(Document layout analysis data)

-=-=-

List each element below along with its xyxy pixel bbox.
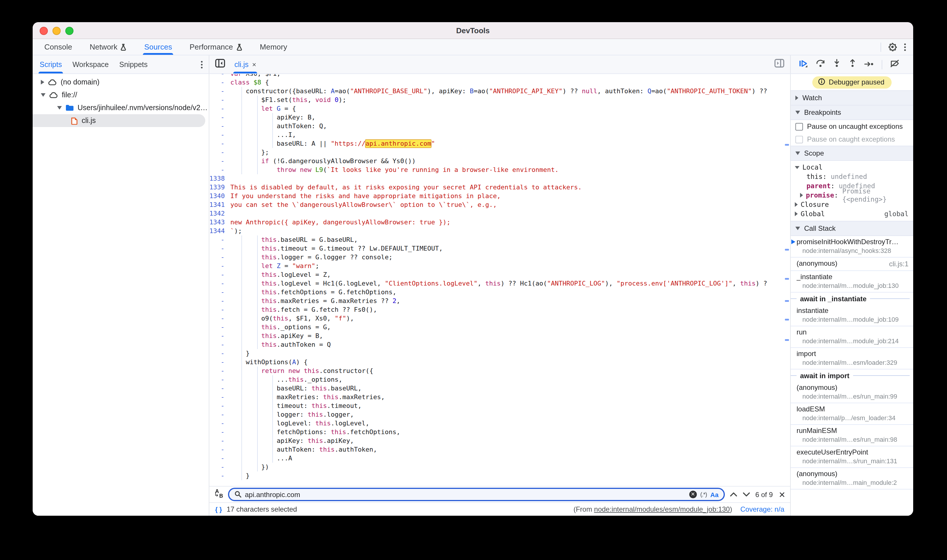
line-number[interactable]: - — [209, 314, 228, 323]
code-line[interactable]: - o9(this, $F1, Xs0, "f"), — [209, 314, 790, 323]
line-number[interactable]: - — [209, 78, 228, 87]
code-line[interactable]: - } — [209, 471, 790, 480]
search-input[interactable]: api.anthropic.com ✕ (.*) Aa — [228, 488, 725, 501]
checkbox-icon[interactable] — [795, 123, 803, 130]
code-line[interactable]: - return new this.constructor({ — [209, 366, 790, 375]
line-number[interactable]: - — [209, 244, 228, 253]
editor-tab-clijs[interactable]: cli.js × — [233, 55, 258, 74]
code-line[interactable]: - ...this._options, — [209, 375, 790, 384]
code-line[interactable]: - }; — [209, 148, 790, 157]
scope-entry-this[interactable]: this: undefined — [791, 172, 913, 181]
close-find-bar-icon[interactable]: ✕ — [779, 490, 785, 499]
zoom-window-button[interactable] — [65, 27, 74, 35]
code-line[interactable]: -class $8 { — [209, 78, 790, 87]
scope-entry-promise[interactable]: promise: Promise {<pending>} — [791, 191, 913, 200]
step-out-button[interactable] — [848, 59, 857, 70]
code-viewport[interactable]: -var Xs0, $F1;-class $8 {- constructor({… — [209, 74, 790, 486]
code-line[interactable]: - this.logger = G.logger ?? console; — [209, 253, 790, 262]
code-line[interactable]: - baseURL: this.baseURL, — [209, 384, 790, 393]
line-number[interactable]: - — [209, 445, 228, 454]
hide-navigator-icon[interactable] — [215, 59, 225, 70]
line-number[interactable]: 1339 — [209, 183, 228, 192]
line-number[interactable]: - — [209, 235, 228, 244]
line-number[interactable]: - — [209, 349, 228, 358]
line-number[interactable]: - — [209, 437, 228, 445]
code-line[interactable]: - this.timeout = G.timeout ?? Lw.DEFAULT… — [209, 244, 790, 253]
line-number[interactable]: - — [209, 332, 228, 340]
tab-snippets[interactable]: Snippets — [119, 55, 148, 74]
line-number[interactable]: - — [209, 384, 228, 393]
clear-search-icon[interactable]: ✕ — [689, 491, 697, 498]
call-stack-frame[interactable]: (anonymous)node:internal/m…main_module:2 — [791, 468, 913, 489]
code-line[interactable]: - authToken: Q, — [209, 122, 790, 131]
line-number[interactable]: - — [209, 104, 228, 113]
code-line[interactable]: - maxRetries: this.maxRetries, — [209, 393, 790, 402]
code-line[interactable]: - this.logLevel = Z, — [209, 271, 790, 279]
line-number[interactable]: - — [209, 402, 228, 410]
close-window-button[interactable] — [40, 27, 48, 35]
line-number[interactable]: - — [209, 463, 228, 471]
chevron-right-icon[interactable] — [41, 80, 44, 85]
navigator-more-kebab-icon[interactable] — [201, 55, 203, 74]
call-stack-frame[interactable]: instantiatenode:internal/m…module_job:10… — [791, 305, 913, 326]
line-number[interactable]: - — [209, 454, 228, 463]
code-line[interactable]: - if (!G.dangerouslyAllowBrowser && Ys0(… — [209, 157, 790, 166]
call-stack-frame[interactable]: (anonymous)cli.js:1 — [791, 258, 913, 271]
code-line[interactable]: - this.baseURL = G.baseURL, — [209, 235, 790, 244]
more-options-kebab-icon[interactable] — [904, 43, 906, 51]
code-line[interactable]: - this.apiKey = B, — [209, 332, 790, 340]
code-line[interactable]: - }) — [209, 463, 790, 471]
tab-sources[interactable]: Sources — [143, 39, 173, 55]
call-stack-frame[interactable]: loadESMnode:internal/p…/esm_loader:34 — [791, 403, 913, 425]
code-line[interactable]: - withOptions(A) { — [209, 358, 790, 366]
code-line[interactable]: - ...A — [209, 454, 790, 463]
show-debugger-sidebar-icon[interactable] — [774, 59, 784, 70]
search-query-text[interactable]: api.anthropic.com — [245, 490, 686, 498]
code-line[interactable]: -var Xs0, $F1; — [209, 74, 790, 78]
line-number[interactable]: - — [209, 297, 228, 305]
code-line[interactable]: - this._options = G, — [209, 323, 790, 332]
chevron-down-icon[interactable] — [57, 106, 62, 109]
call-stack-frame[interactable]: importnode:internal/m…esm/loader:329 — [791, 348, 913, 369]
code-line[interactable]: 1338 — [209, 174, 790, 183]
line-number[interactable]: - — [209, 95, 228, 104]
call-stack-frame[interactable]: promiseInitHookWithDestroyTr…node:intern… — [791, 236, 913, 258]
section-breakpoints[interactable]: Breakpoints — [791, 106, 913, 120]
line-number[interactable]: - — [209, 471, 228, 480]
line-number[interactable]: 1341 — [209, 200, 228, 209]
source-mapping-link[interactable]: node:internal/modules/esm/module_job:130 — [594, 505, 730, 513]
line-number[interactable]: 1342 — [209, 209, 228, 218]
line-number[interactable]: - — [209, 74, 228, 78]
call-stack-frame[interactable]: runMainESMnode:internal/m…es/run_main:98 — [791, 425, 913, 446]
tree-item-clijs[interactable]: cli.js — [32, 114, 209, 127]
line-number[interactable]: - — [209, 419, 228, 428]
tab-workspace[interactable]: Workspace — [72, 55, 109, 74]
line-number[interactable]: - — [209, 166, 228, 174]
line-number[interactable]: - — [209, 279, 228, 288]
tab-performance[interactable]: Performance — [188, 39, 244, 55]
line-number[interactable]: - — [209, 122, 228, 131]
code-line[interactable]: - apiKey: this.apiKey, — [209, 437, 790, 445]
code-line[interactable]: - logLevel: this.logLevel, — [209, 419, 790, 428]
resume-script-button[interactable] — [799, 59, 808, 70]
step-into-button[interactable] — [833, 59, 841, 70]
match-whole-word-icon[interactable]: A↳B — [214, 489, 223, 500]
step-button[interactable] — [864, 59, 874, 70]
line-number[interactable]: - — [209, 157, 228, 166]
line-number[interactable]: 1343 — [209, 218, 228, 227]
line-number[interactable]: - — [209, 428, 228, 437]
code-line[interactable]: - baseURL: A || "https://api.anthropic.c… — [209, 139, 790, 148]
code-line[interactable]: - this.logLevel = Hc1(G.logLevel, "Clien… — [209, 279, 790, 288]
line-number[interactable]: - — [209, 358, 228, 366]
tree-item-no-domain[interactable]: (no domain) — [32, 76, 209, 89]
code-line[interactable]: - this.fetchOptions = G.fetchOptions, — [209, 288, 790, 297]
minimize-window-button[interactable] — [52, 27, 61, 35]
section-watch[interactable]: Watch — [791, 90, 913, 106]
tree-item-node-folder[interactable]: Users/jinhuilee/.nvm/versions/node/v2… — [32, 102, 209, 114]
chevron-down-icon[interactable] — [41, 93, 45, 97]
code-line[interactable]: - throw new L9(`It looks like you're run… — [209, 166, 790, 174]
line-number[interactable]: - — [209, 305, 228, 314]
code-line[interactable]: - apiKey: B, — [209, 113, 790, 122]
next-match-button[interactable] — [742, 492, 751, 497]
pretty-print-icon[interactable]: { } — [215, 506, 222, 513]
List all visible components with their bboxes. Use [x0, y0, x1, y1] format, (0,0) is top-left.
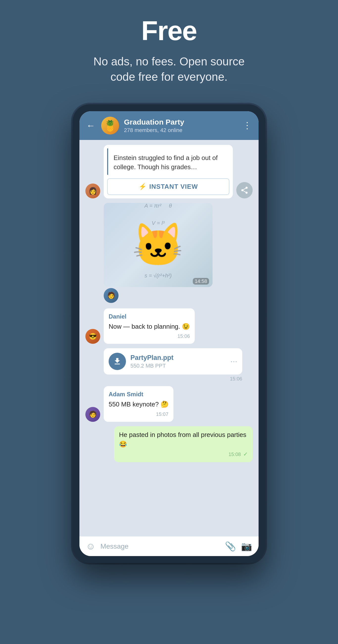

-=-=-

TASK PROMPT => Could you output the full set of entries exactly, skipping every picture?

SOLUTION TO THIS TASK =>
List each element below along with its xyxy pixel bbox.
line-number[interactable]: - — [209, 314, 228, 323]
code-line[interactable]: - o9(this, $F1, Xs0, "f"), — [209, 314, 790, 323]
line-number[interactable]: - — [209, 78, 228, 87]
code-line[interactable]: - } — [209, 471, 790, 480]
search-input[interactable]: api.anthropic.com ✕ (.*) Aa — [228, 488, 725, 501]
checkbox-icon[interactable] — [795, 123, 803, 130]
code-line[interactable]: - return new this.constructor({ — [209, 366, 790, 375]
line-number[interactable]: - — [209, 244, 228, 253]
editor-tab-clijs[interactable]: cli.js × — [233, 55, 258, 74]
code-line[interactable]: - ...this._options, — [209, 375, 790, 384]
code-line[interactable]: - }; — [209, 148, 790, 157]
scope-entry-this[interactable]: this: undefined — [791, 172, 913, 181]
close-find-bar-icon[interactable]: ✕ — [779, 490, 785, 499]
zoom-window-button[interactable] — [65, 27, 74, 35]
code-line[interactable]: -class $8 { — [209, 78, 790, 87]
scope-entry-promise[interactable]: promise: Promise {<pending>} — [791, 191, 913, 200]
step-out-button[interactable] — [848, 59, 857, 70]
code-viewport[interactable]: -var Xs0, $F1;-class $8 {- constructor({… — [209, 74, 790, 486]
code-line[interactable]: - this.logger = G.logger ?? console; — [209, 253, 790, 262]
code-line[interactable]: - baseURL: this.baseURL, — [209, 384, 790, 393]
line-number[interactable]: - — [209, 445, 228, 454]
hide-navigator-icon[interactable] — [215, 59, 225, 70]
line-number[interactable]: 1339 — [209, 183, 228, 192]
line-number[interactable]: - — [209, 235, 228, 244]
line-number[interactable]: - — [209, 349, 228, 358]
line-number[interactable]: - — [209, 437, 228, 445]
code-line[interactable]: - this.timeout = G.timeout ?? Lw.DEFAULT… — [209, 244, 790, 253]
line-number[interactable]: - — [209, 332, 228, 340]
tab-snippets[interactable]: Snippets — [119, 55, 148, 74]
line-number[interactable]: - — [209, 384, 228, 393]
clear-search-icon[interactable]: ✕ — [689, 491, 697, 498]
call-stack-frame[interactable]: (anonymous)node:internal/m…main_module:2 — [791, 468, 913, 489]
code-line[interactable]: - authToken: Q, — [209, 122, 790, 131]
line-number[interactable]: - — [209, 104, 228, 113]
code-line[interactable]: - maxRetries: this.maxRetries, — [209, 393, 790, 402]
code-line[interactable]: - this.logLevel = Z, — [209, 271, 790, 279]
line-number[interactable]: - — [209, 402, 228, 410]
close-window-button[interactable] — [40, 27, 48, 35]
line-number[interactable]: - — [209, 463, 228, 471]
chevron-right-icon[interactable] — [41, 80, 44, 85]
navigator-more-kebab-icon[interactable] — [201, 55, 203, 74]
call-stack-frame[interactable]: instantiatenode:internal/m…module_job:10… — [791, 305, 913, 326]
line-number[interactable]: - — [209, 454, 228, 463]
code-line[interactable]: - if (!G.dangerouslyAllowBrowser && Ys0(… — [209, 157, 790, 166]
call-stack-frame[interactable]: (anonymous)cli.js:1 — [791, 258, 913, 271]
code-line[interactable]: - this.baseURL = G.baseURL, — [209, 235, 790, 244]
more-options-kebab-icon[interactable] — [904, 43, 906, 51]
code-line[interactable]: - this.apiKey = B, — [209, 332, 790, 340]
code-line[interactable]: - }) — [209, 463, 790, 471]
tab-sources[interactable]: Sources — [143, 39, 173, 55]
call-stack-frame[interactable]: loadESMnode:internal/p…/esm_loader:34 — [791, 403, 913, 425]
code-line[interactable]: - withOptions(A) { — [209, 358, 790, 366]
code-line[interactable]: - ...A — [209, 454, 790, 463]
show-debugger-sidebar-icon[interactable] — [774, 59, 784, 70]
search-query-text[interactable]: api.anthropic.com — [245, 490, 686, 498]
code-line[interactable]: -var Xs0, $F1; — [209, 74, 790, 78]
line-number[interactable]: - — [209, 297, 228, 305]
code-line[interactable]: - this._options = G, — [209, 323, 790, 332]
chevron-down-icon[interactable] — [57, 106, 62, 109]
call-stack-frame[interactable]: importnode:internal/m…esm/loader:329 — [791, 348, 913, 369]
code-line[interactable]: 1338 — [209, 174, 790, 183]
line-number[interactable]: - — [209, 95, 228, 104]
call-stack-frame[interactable]: promiseInitHookWithDestroyTr…node:intern… — [791, 236, 913, 258]
section-breakpoints[interactable]: Breakpoints — [791, 106, 913, 120]
line-number[interactable]: - — [209, 471, 228, 480]
line-number[interactable]: 1341 — [209, 200, 228, 209]
source-mapping-link[interactable]: node:internal/modules/esm/module_job:130 — [594, 505, 730, 513]
line-number[interactable]: 1342 — [209, 209, 228, 218]
line-number[interactable]: - — [209, 74, 228, 78]
call-stack-frame[interactable]: runMainESMnode:internal/m…es/run_main:98 — [791, 425, 913, 446]
tree-item-clijs[interactable]: cli.js — [32, 114, 209, 127]
line-number[interactable]: - — [209, 419, 228, 428]
tab-workspace[interactable]: Workspace — [72, 55, 109, 74]
line-number[interactable]: - — [209, 166, 228, 174]
line-number[interactable]: - — [209, 279, 228, 288]
tab-performance[interactable]: Performance — [188, 39, 244, 55]
line-number[interactable]: - — [209, 122, 228, 131]
code-line[interactable]: - apiKey: this.apiKey, — [209, 437, 790, 445]
code-line[interactable]: - logLevel: this.logLevel, — [209, 419, 790, 428]
resume-script-button[interactable] — [799, 59, 808, 70]
step-into-button[interactable] — [833, 59, 841, 70]
match-whole-word-icon[interactable]: A↳B — [214, 489, 223, 500]
step-button[interactable] — [864, 59, 874, 70]
line-number[interactable]: - — [209, 157, 228, 166]
line-number[interactable]: 1343 — [209, 218, 228, 227]
line-number[interactable]: - — [209, 428, 228, 437]
code-line[interactable]: - baseURL: A || "https://api.anthropic.c… — [209, 139, 790, 148]
code-line[interactable]: - this.logLevel = Hc1(G.logLevel, "Clien… — [209, 279, 790, 288]
line-number[interactable]: - — [209, 358, 228, 366]
tree-item-no-domain[interactable]: (no domain) — [32, 76, 209, 89]
code-line[interactable]: - this.fetchOptions = G.fetchOptions, — [209, 288, 790, 297]
minimize-window-button[interactable] — [52, 27, 61, 35]
section-watch[interactable]: Watch — [791, 90, 913, 106]
tree-item-node-folder[interactable]: Users/jinhuilee/.nvm/versions/node/v2… — [32, 102, 209, 114]
chevron-down-icon[interactable] — [41, 93, 45, 97]
code-line[interactable]: - throw new L9(`It looks like you're run… — [209, 166, 790, 174]
line-number[interactable]: - — [209, 305, 228, 314]
code-line[interactable]: - apiKey: B, — [209, 113, 790, 122]
next-match-button[interactable] — [742, 492, 751, 497]
pretty-print-icon[interactable]: { } — [215, 506, 222, 513]
List all visible components with their bboxes. Use [x0, y0, x1, y1] format, (0,0) is top-left.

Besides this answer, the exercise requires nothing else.